In the News: Evolution--The Heart of the Matter
On December 13, 2001, Abiomed, a medical technology company, posted a press release on their Web site announcing the death of a second AbioCor™ artificial heart recipient. This announcement came just thirteen days after the announcement that the first patient enrolled in the AbioCor™ clinical trial had died. It is with sincere sadness that we convey our sympathy to those families that are mourning the loss of these two individuals. In light of these heart-rending events, however, it is important for us to contemplate the bigger picture. Can man make a replacement heart that works, and if not, why not? The quest to design and manufacture an artificial heart started during World War II. During this period, medics often were called upon to remove shell fragments from soldiers, and a value suddenly was placed on a heart replacement.
There have been many attempts to create an artificial heart—the most famous being the Jarvik-7. However, patients receiving these artificial hearts all suffered from numerous complications (hemorrhage, stroke, sepsis, etc.). In addition, patients were forced to live a severely restricted lifestyle. The latest attempt is the AbioCor™ Implantable Replacement Heart, which is fabricated from plastic and titanium and weighs less than 2 pounds.
Considering the millions of dollars spent to produce this new artificial heart, and the countless hours of research and development that were required, one would expect that this device would be nothing less than a state-of-the-art wonder!

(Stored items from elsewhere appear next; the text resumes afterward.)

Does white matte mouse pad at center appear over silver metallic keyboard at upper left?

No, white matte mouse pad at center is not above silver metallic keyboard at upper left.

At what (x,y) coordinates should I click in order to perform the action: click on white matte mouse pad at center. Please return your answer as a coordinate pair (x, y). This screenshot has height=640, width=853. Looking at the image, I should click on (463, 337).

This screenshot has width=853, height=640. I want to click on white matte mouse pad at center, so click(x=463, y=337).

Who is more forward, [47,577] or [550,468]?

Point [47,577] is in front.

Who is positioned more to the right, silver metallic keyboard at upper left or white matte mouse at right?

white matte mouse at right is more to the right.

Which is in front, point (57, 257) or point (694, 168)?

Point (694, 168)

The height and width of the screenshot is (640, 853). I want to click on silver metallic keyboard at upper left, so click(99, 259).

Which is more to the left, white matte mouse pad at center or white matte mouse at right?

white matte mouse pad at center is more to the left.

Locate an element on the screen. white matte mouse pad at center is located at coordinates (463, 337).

However, Robert Tools, the first patient to receive an AbioCor™ heart, lived only 151 days. The person who received the fourth implant survived only 56 days. Why is this the case? Haven’t evolutionists frequently reminded us that humans “evolved” over millions of years from an amoeba-like creature? If the human heart is merely another product of the naturalistic process of organic evolution (which, by definition, has no direction or intelligent design behind it), then humans (who can direct and design intricate processes) shouldn’t have any problem recreating it, should they? Yet millions of dollars, and countless hours of intense effort by hundreds of highly trained researchers, have been able to extend human life only a hundred days or so?! Could it be that we have not given God enough credit for His ability to design and create the amazing human body?